Activity
Only the line containing "Image resolution: width=127, height=2576." and the lines after it, through the end of the data below, are to be returned, each exactly as it stands.

Listed entries
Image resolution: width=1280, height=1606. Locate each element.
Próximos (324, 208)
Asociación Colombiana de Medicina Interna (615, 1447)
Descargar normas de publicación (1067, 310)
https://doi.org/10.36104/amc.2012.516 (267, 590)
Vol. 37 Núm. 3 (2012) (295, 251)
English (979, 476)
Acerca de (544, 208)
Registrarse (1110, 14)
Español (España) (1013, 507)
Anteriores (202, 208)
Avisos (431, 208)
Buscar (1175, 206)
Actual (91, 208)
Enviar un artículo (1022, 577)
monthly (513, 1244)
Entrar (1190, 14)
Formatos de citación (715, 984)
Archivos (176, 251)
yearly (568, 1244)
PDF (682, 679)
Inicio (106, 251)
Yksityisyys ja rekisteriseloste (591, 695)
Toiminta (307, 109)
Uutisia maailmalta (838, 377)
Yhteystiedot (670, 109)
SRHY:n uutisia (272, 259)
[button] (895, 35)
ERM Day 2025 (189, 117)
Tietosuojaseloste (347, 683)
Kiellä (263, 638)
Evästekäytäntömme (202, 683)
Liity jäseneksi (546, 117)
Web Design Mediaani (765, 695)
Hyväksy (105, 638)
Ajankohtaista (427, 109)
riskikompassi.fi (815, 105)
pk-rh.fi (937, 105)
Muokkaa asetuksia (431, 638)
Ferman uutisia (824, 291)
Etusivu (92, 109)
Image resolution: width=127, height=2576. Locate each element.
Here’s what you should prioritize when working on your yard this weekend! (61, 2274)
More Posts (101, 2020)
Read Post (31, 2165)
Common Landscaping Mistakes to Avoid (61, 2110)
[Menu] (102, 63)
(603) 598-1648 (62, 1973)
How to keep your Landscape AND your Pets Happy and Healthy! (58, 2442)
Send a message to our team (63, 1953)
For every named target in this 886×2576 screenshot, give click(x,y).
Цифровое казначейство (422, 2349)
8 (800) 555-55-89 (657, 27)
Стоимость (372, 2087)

Written solution
Image resolution: width=127, height=2576. Locate each element.
Here’s what you should prioritize when working on your yard this weekend! (61, 2274)
More Posts (101, 2020)
Read Post (31, 2165)
Common Landscaping Mistakes to Avoid (61, 2110)
[Menu] (102, 63)
(603) 598-1648 (62, 1973)
How to keep your Landscape AND your Pets Happy and Healthy! (58, 2442)
Send a message to our team (63, 1953)
For every named target in this 886×2576 screenshot, give click(x,y).
Цифровое казначейство (422, 2349)
8 (800) 555-55-89 (657, 27)
Стоимость (372, 2087)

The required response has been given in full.